-------- Records to process

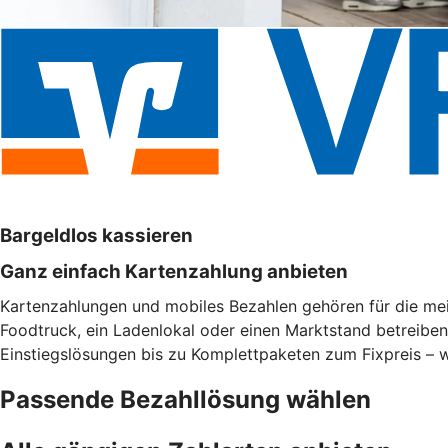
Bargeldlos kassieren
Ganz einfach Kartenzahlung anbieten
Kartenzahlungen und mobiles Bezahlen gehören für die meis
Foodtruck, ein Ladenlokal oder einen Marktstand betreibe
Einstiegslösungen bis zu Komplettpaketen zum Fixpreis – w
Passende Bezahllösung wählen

----------------

## Required work
Lines before the one containing "Kartenzahlungen und mobiles" are to be left out; that line and every line after it through the end of the data should be copied exactly.

## The completed task
Kartenzahlungen und mobiles Bezahlen gehören für die meis
Foodtruck, ein Ladenlokal oder einen Marktstand betreibe
Einstiegslösungen bis zu Komplettpaketen zum Fixpreis – w
Passende Bezahllösung wählen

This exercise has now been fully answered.